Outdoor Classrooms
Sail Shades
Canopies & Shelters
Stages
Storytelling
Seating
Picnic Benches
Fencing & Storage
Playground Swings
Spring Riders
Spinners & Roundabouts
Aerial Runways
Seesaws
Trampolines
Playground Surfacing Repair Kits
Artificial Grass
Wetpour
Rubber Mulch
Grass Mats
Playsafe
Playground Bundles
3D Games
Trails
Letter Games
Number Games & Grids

Your assignment: Return, exactly as written, the "Sail Shades" line and each line after it through the end of the listing above.

Answer section:
Sail Shades
Canopies & Shelters
Stages
Storytelling
Seating
Picnic Benches
Fencing & Storage
Playground Swings
Spring Riders
Spinners & Roundabouts
Aerial Runways
Seesaws
Trampolines
Playground Surfacing Repair Kits
Artificial Grass
Wetpour
Rubber Mulch
Grass Mats
Playsafe
Playground Bundles
3D Games
Trails
Letter Games
Number Games & Grids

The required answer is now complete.